> **Required action**: Word for word, give the records again, dropping any picture they hold.

Dataset entries
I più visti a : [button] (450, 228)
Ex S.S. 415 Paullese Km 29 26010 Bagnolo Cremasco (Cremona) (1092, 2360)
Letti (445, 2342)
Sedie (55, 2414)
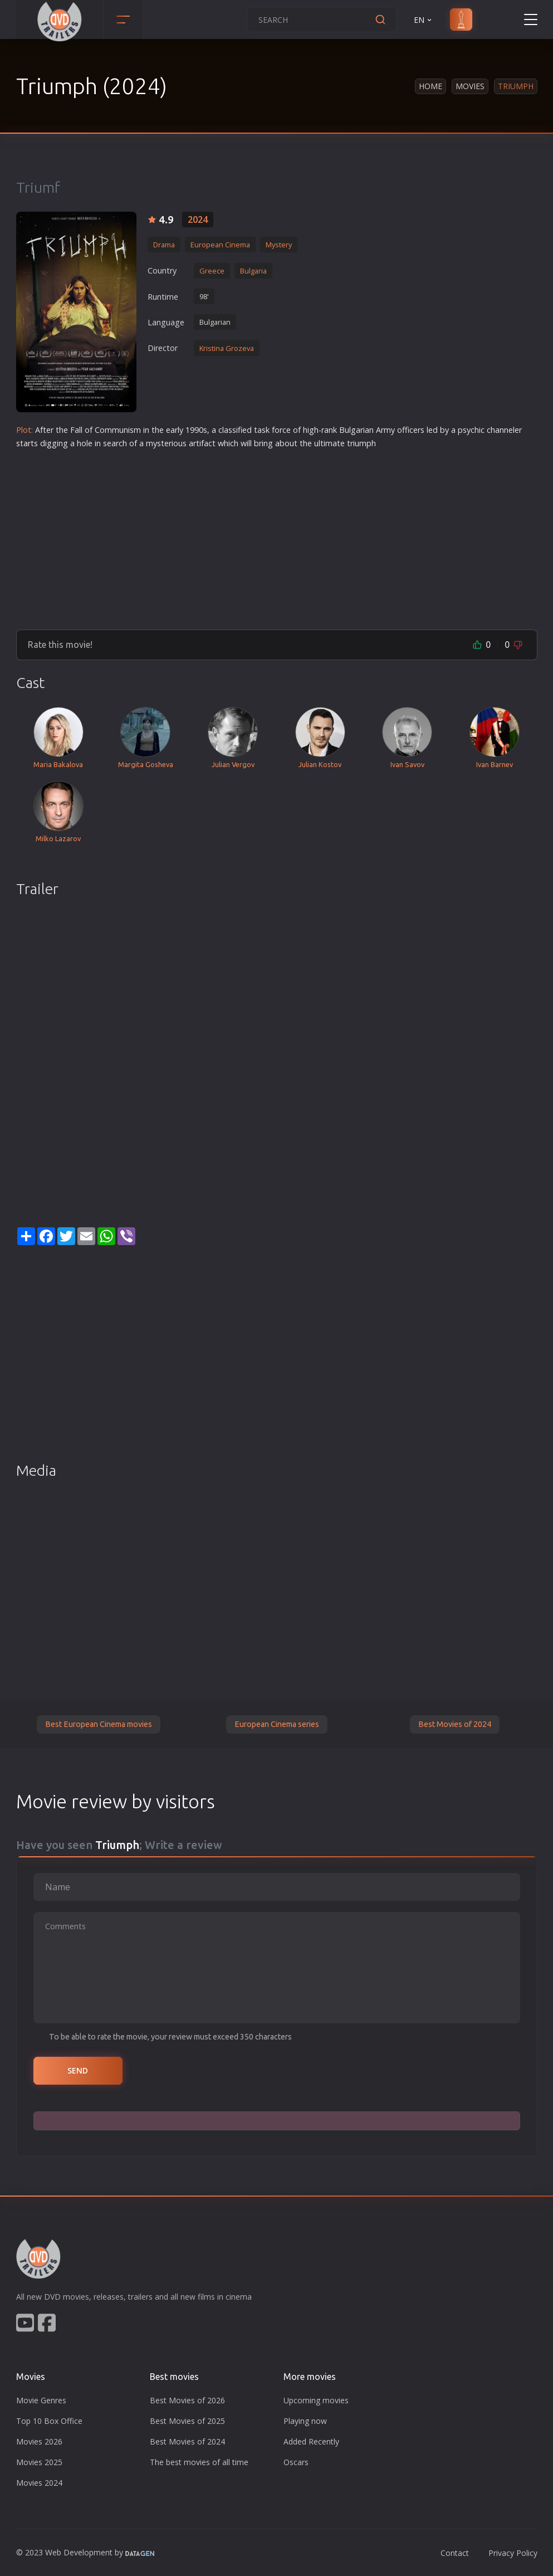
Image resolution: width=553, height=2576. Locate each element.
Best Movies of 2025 (187, 2421)
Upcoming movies (316, 2400)
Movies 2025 (39, 2462)
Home (430, 86)
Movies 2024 (39, 2482)
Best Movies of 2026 (187, 2400)
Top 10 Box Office (49, 2421)
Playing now (305, 2421)
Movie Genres (41, 2400)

> **Solution for this problem**:
I più visti a : [button] (450, 228)
Ex S.S. 415 Paullese Km 29 26010 Bagnolo Cremasco (Cremona) (1092, 2360)
Letti (445, 2342)
Sedie (55, 2414)
Image resolution: width=553, height=2576. Locate each element.
Best Movies of 2025 (187, 2421)
Upcoming movies (316, 2400)
Movies 2025 (39, 2462)
Home (430, 86)
Movies 2024 (39, 2482)
Best Movies of 2026 (187, 2400)
Top 10 Box Office (49, 2421)
Playing now (305, 2421)
Movie Genres (41, 2400)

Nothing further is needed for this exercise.